Thursday, July 2, 2009

Camp Robber of the West... Gray Jay

Gray JayGray Jay at the picnic table, Abbott Creek, Jefferson Co., Oregon on 28 May 2009 by Greg Gillson.


Here is another photo obtained while scouting for the Woodpecker Wonderland bird festival at Camp Sherman, Oregon, a few weeks back.

These Northern forest and Western mountain birds are often quiet and hard to locate in the woods, giving soft whistles. Hard to locate, that is, until you visit one of the campgrounds they frequent. Begin your picnic and they sail up quietly and boldly snatch away your food! Camp robbers, indeed!

Though quite fluffy, these are actually one of the smaller jays in the world. Browner Pacific birds in the Cascades and Coast Ranges of the Pacific NW have more extensive black crowns and darker gray backs than the paler birds of the Rocky Mountains. In fact, these Pacific birds were once considered a separate species, the Oregon Jay. There are more questions than answers concerning these Pacific birds.

For instance, Gray Jays in the North cache food. That is, they save up excess food, coat it with sticky saliva, and then hide pellets of food to eat later in the winter. Do jays in the Coast Range cache food? Snow does not remain on the ground through winter in the rainy Coast Range as it does where the other studies were done. It would seem that stored food would soon go bad in the Coast Range.

Again, Gray Jays in the North may nest in March. Do jays in the Oregon and Washington Coast Range nest that early? It doesn't seem so, but the number of nests reported from this area is low.

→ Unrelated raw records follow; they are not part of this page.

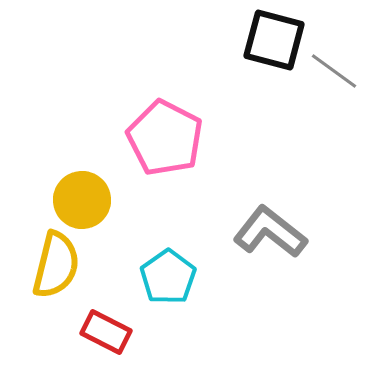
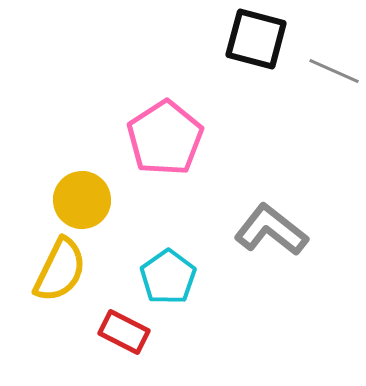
black square: moved 18 px left, 1 px up
gray line: rotated 12 degrees counterclockwise
pink pentagon: rotated 12 degrees clockwise
gray L-shape: moved 1 px right, 2 px up
yellow semicircle: moved 4 px right, 5 px down; rotated 12 degrees clockwise
red rectangle: moved 18 px right
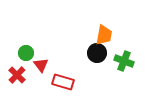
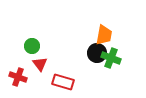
green circle: moved 6 px right, 7 px up
green cross: moved 13 px left, 3 px up
red triangle: moved 1 px left, 1 px up
red cross: moved 1 px right, 2 px down; rotated 24 degrees counterclockwise
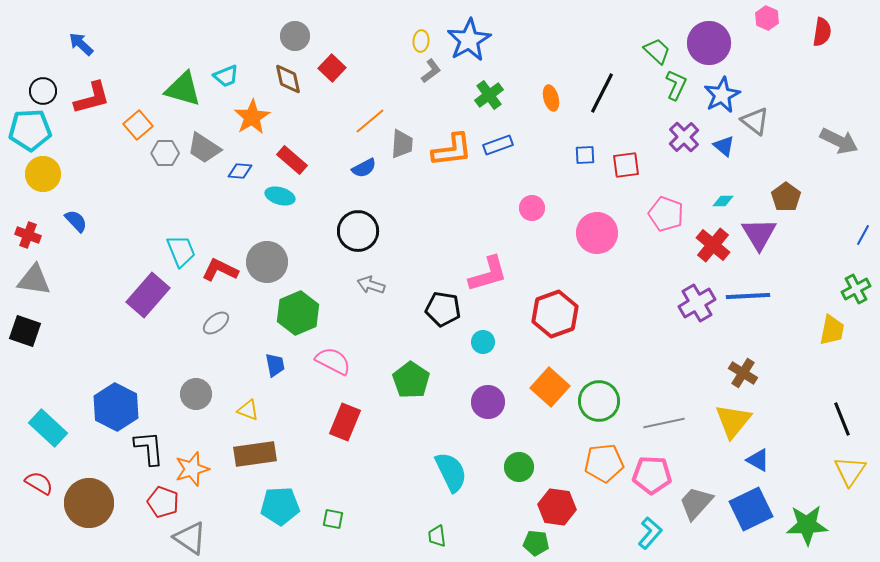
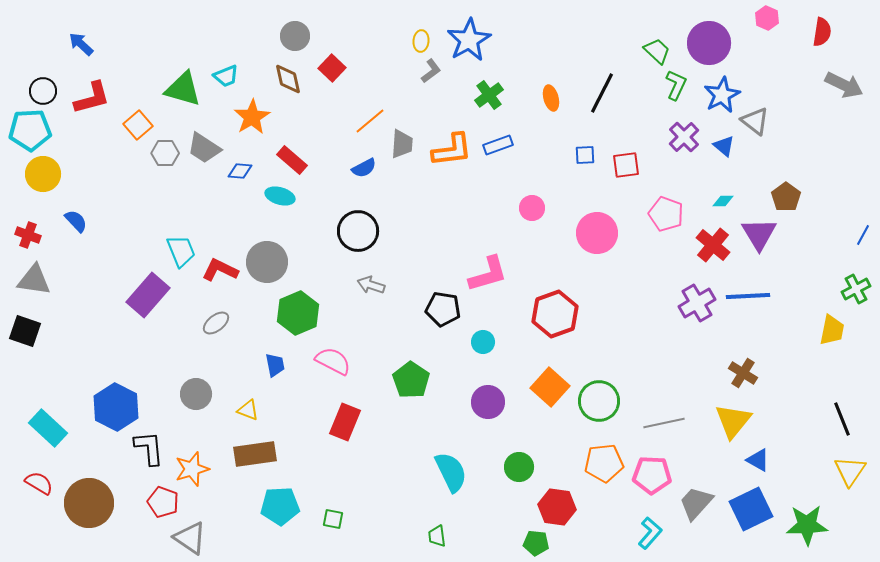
gray arrow at (839, 141): moved 5 px right, 56 px up
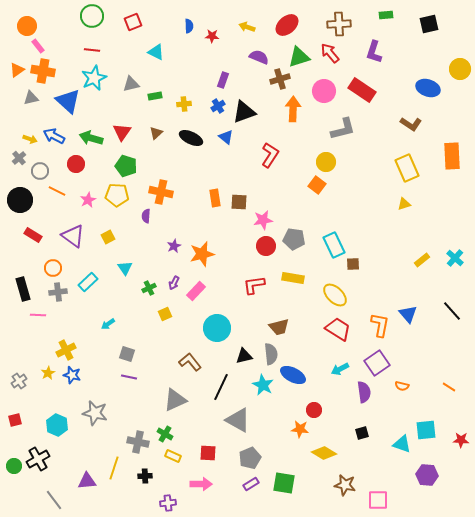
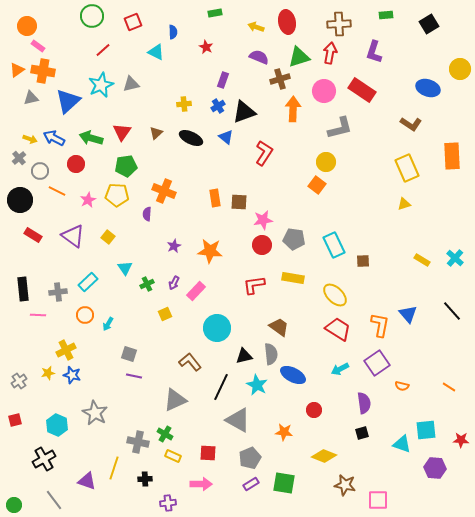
black square at (429, 24): rotated 18 degrees counterclockwise
red ellipse at (287, 25): moved 3 px up; rotated 60 degrees counterclockwise
blue semicircle at (189, 26): moved 16 px left, 6 px down
yellow arrow at (247, 27): moved 9 px right
red star at (212, 36): moved 6 px left, 11 px down; rotated 24 degrees clockwise
pink rectangle at (38, 46): rotated 16 degrees counterclockwise
red line at (92, 50): moved 11 px right; rotated 49 degrees counterclockwise
red arrow at (330, 53): rotated 50 degrees clockwise
cyan star at (94, 78): moved 7 px right, 7 px down
green rectangle at (155, 96): moved 60 px right, 83 px up
blue triangle at (68, 101): rotated 36 degrees clockwise
gray L-shape at (343, 129): moved 3 px left, 1 px up
blue arrow at (54, 136): moved 2 px down
red L-shape at (270, 155): moved 6 px left, 2 px up
green pentagon at (126, 166): rotated 25 degrees counterclockwise
orange cross at (161, 192): moved 3 px right, 1 px up; rotated 10 degrees clockwise
purple semicircle at (146, 216): moved 1 px right, 2 px up
yellow square at (108, 237): rotated 24 degrees counterclockwise
red circle at (266, 246): moved 4 px left, 1 px up
orange star at (202, 254): moved 8 px right, 3 px up; rotated 20 degrees clockwise
yellow rectangle at (422, 260): rotated 70 degrees clockwise
brown square at (353, 264): moved 10 px right, 3 px up
orange circle at (53, 268): moved 32 px right, 47 px down
green cross at (149, 288): moved 2 px left, 4 px up
black rectangle at (23, 289): rotated 10 degrees clockwise
cyan arrow at (108, 324): rotated 24 degrees counterclockwise
brown trapezoid at (279, 327): rotated 130 degrees counterclockwise
gray square at (127, 354): moved 2 px right
yellow star at (48, 373): rotated 16 degrees clockwise
purple line at (129, 377): moved 5 px right, 1 px up
cyan star at (263, 385): moved 6 px left
purple semicircle at (364, 392): moved 11 px down
gray star at (95, 413): rotated 15 degrees clockwise
orange star at (300, 429): moved 16 px left, 3 px down
yellow diamond at (324, 453): moved 3 px down; rotated 10 degrees counterclockwise
black cross at (38, 459): moved 6 px right
green circle at (14, 466): moved 39 px down
purple hexagon at (427, 475): moved 8 px right, 7 px up
black cross at (145, 476): moved 3 px down
purple triangle at (87, 481): rotated 24 degrees clockwise
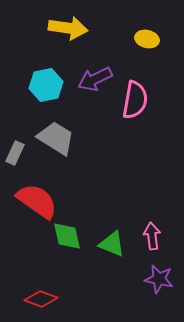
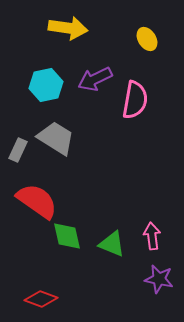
yellow ellipse: rotated 45 degrees clockwise
gray rectangle: moved 3 px right, 3 px up
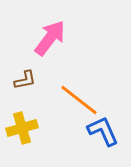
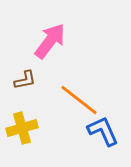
pink arrow: moved 3 px down
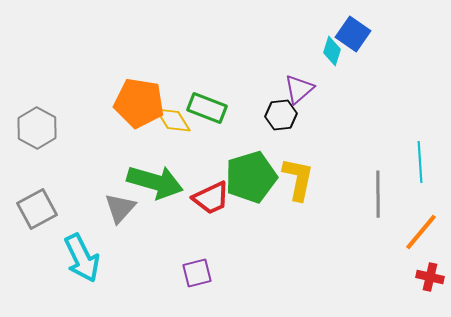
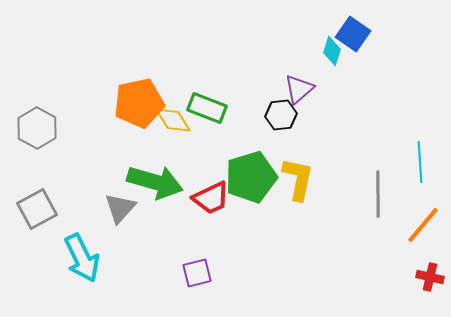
orange pentagon: rotated 21 degrees counterclockwise
orange line: moved 2 px right, 7 px up
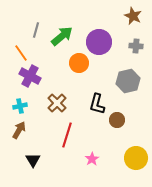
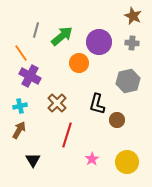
gray cross: moved 4 px left, 3 px up
yellow circle: moved 9 px left, 4 px down
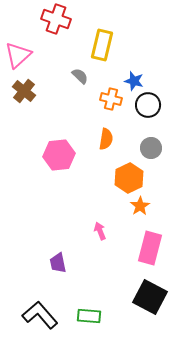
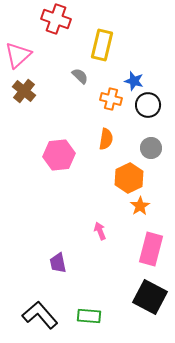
pink rectangle: moved 1 px right, 1 px down
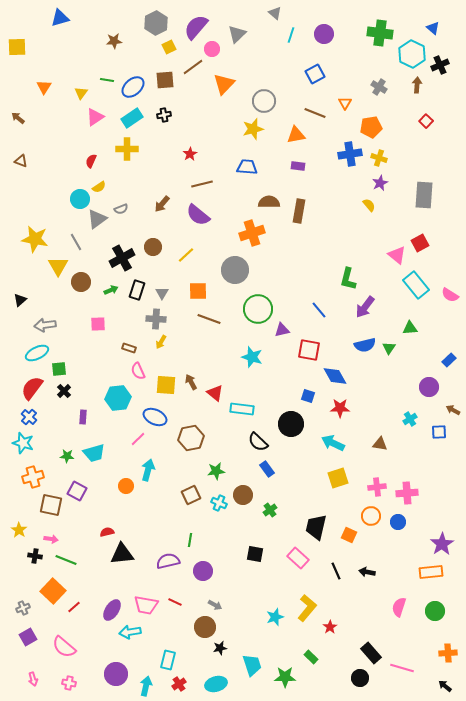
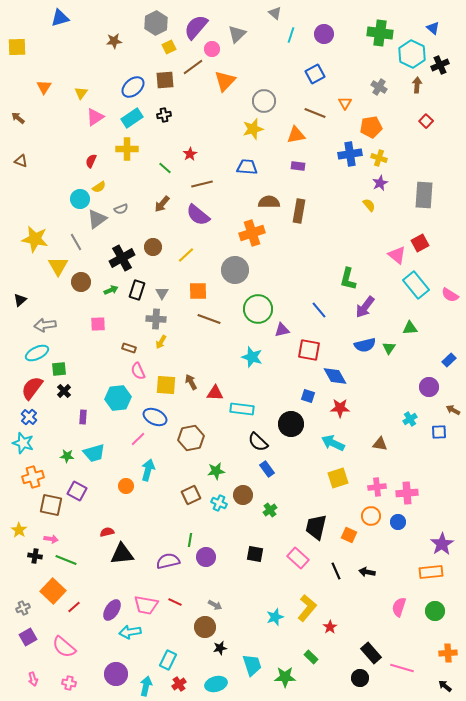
green line at (107, 80): moved 58 px right, 88 px down; rotated 32 degrees clockwise
orange triangle at (224, 84): moved 1 px right, 3 px up
red triangle at (215, 393): rotated 36 degrees counterclockwise
purple circle at (203, 571): moved 3 px right, 14 px up
cyan rectangle at (168, 660): rotated 12 degrees clockwise
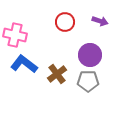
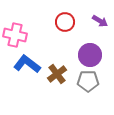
purple arrow: rotated 14 degrees clockwise
blue L-shape: moved 3 px right
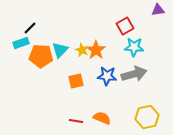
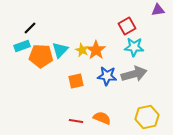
red square: moved 2 px right
cyan rectangle: moved 1 px right, 3 px down
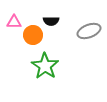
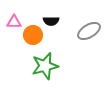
gray ellipse: rotated 10 degrees counterclockwise
green star: rotated 24 degrees clockwise
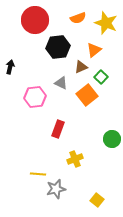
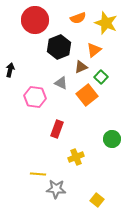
black hexagon: moved 1 px right; rotated 15 degrees counterclockwise
black arrow: moved 3 px down
pink hexagon: rotated 15 degrees clockwise
red rectangle: moved 1 px left
yellow cross: moved 1 px right, 2 px up
gray star: rotated 18 degrees clockwise
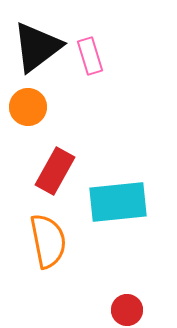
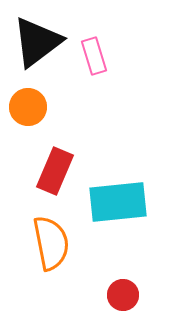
black triangle: moved 5 px up
pink rectangle: moved 4 px right
red rectangle: rotated 6 degrees counterclockwise
orange semicircle: moved 3 px right, 2 px down
red circle: moved 4 px left, 15 px up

Another thing. While Gray Jays can be predicted in the mountains and far north by the presence of spruce and true fir, they are generally absent in Sitka spruce along the immediate coast and instead are found widely in Douglas fir and western hemlock of the Coast Range, with forest tree structures where they wouldn't appear in other areas (clear cuts, alders, etc.). Why? There are mysteries aplenty to be discovered by a patient observer willing to spend some time in the Pacific Northwest woods.

I found this article concerning Steller's Jays stealing the cache of Gray Jays to be interesting.

1 comment:

  1. We love the Gray Jays here. They are such characters. Ever since my husband got a picture of one of the guys on a fishing trip laying on the bench of a picnic table and a Jay landing on his stomach I've hoped they would get more friendly. They haven't come up an sat on my lap (LOL) but they do some very cute antics that I did get some pictures of. It's from a post I did on them back in February. I'm not the greatest photographer but they turned out ok.